[Saved entries]:

== == ==

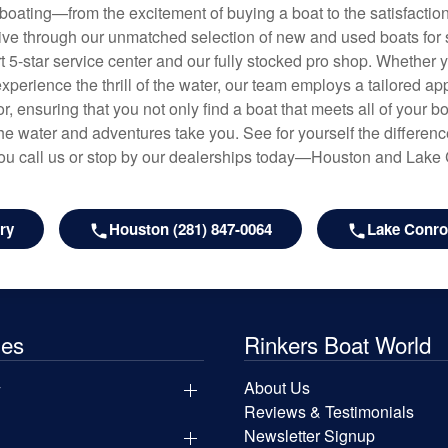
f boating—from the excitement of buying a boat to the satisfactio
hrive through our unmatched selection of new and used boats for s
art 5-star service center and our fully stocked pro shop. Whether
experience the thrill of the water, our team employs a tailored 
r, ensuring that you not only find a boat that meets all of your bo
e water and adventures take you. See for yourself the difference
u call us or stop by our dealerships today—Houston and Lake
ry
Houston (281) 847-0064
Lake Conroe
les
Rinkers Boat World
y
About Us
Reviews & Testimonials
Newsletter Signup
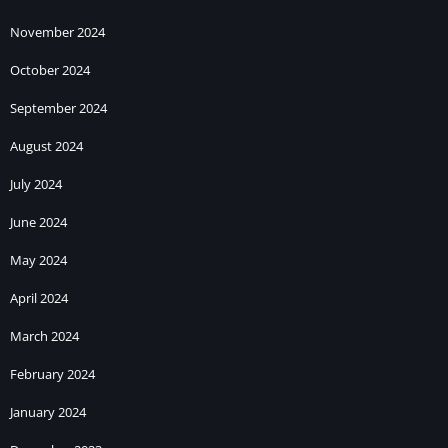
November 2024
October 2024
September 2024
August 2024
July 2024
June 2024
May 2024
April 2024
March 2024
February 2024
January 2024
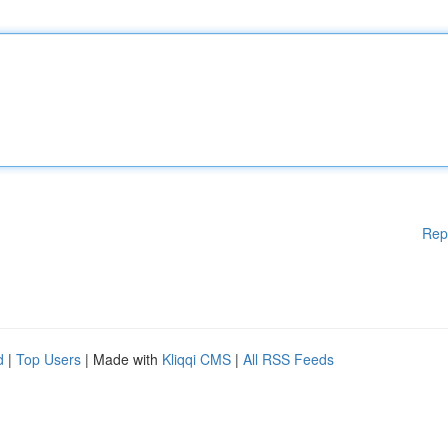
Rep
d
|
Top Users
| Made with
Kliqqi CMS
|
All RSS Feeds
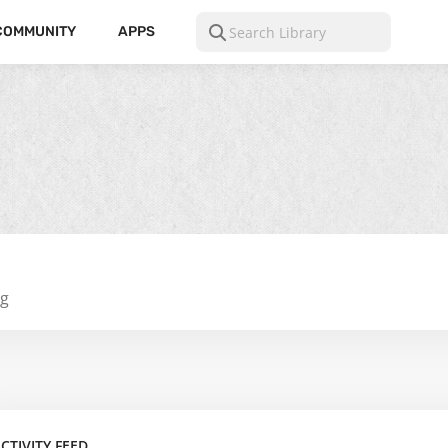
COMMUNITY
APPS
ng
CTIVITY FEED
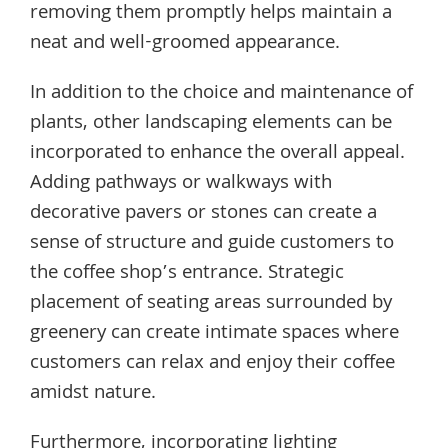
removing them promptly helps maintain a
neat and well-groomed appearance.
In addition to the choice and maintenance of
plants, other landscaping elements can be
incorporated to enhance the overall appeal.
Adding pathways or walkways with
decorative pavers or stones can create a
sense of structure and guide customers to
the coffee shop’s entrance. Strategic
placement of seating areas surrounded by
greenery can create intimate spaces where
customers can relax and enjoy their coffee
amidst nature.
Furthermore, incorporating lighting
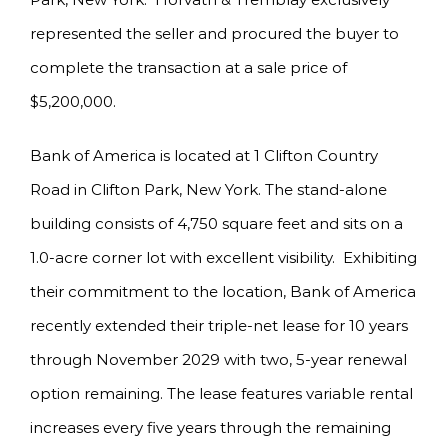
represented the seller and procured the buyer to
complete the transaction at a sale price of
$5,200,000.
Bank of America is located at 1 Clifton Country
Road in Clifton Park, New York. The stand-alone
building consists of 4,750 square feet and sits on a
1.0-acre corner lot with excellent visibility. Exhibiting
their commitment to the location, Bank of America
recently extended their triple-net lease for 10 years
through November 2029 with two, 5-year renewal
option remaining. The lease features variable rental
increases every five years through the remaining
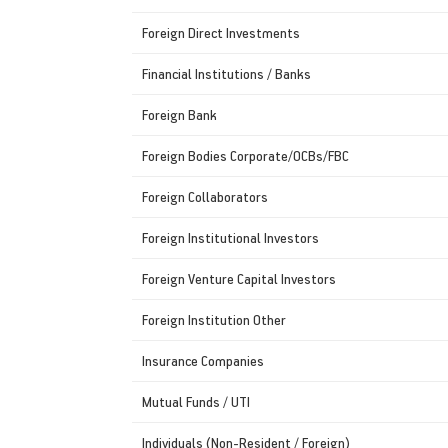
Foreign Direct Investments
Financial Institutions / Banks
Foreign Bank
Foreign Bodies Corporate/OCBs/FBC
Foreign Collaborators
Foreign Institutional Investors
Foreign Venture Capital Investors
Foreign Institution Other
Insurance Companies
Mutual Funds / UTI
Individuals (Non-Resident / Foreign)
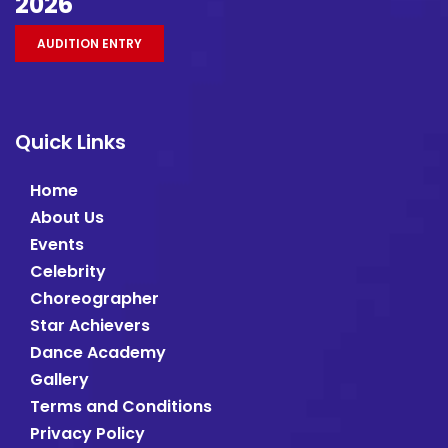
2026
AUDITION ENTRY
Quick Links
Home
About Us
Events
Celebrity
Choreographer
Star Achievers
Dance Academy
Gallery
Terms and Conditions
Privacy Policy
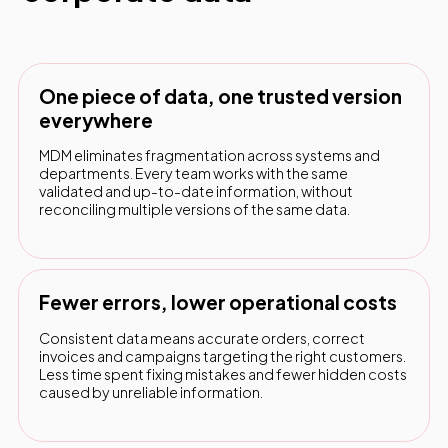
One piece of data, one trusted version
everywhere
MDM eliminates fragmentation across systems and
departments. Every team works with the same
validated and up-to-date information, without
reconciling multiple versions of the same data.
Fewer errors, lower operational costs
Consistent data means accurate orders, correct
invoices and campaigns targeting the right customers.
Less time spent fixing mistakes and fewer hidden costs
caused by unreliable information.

== == ==

[WHAT TO WORK ON]: Please transcribe the lines from the one containing "Consistent data means" through the last line of the records. Include both ends and nothing else.

[ANSWER SECTION]:
Consistent data means accurate orders, correct
invoices and campaigns targeting the right customers.
Less time spent fixing mistakes and fewer hidden costs
caused by unreliable information.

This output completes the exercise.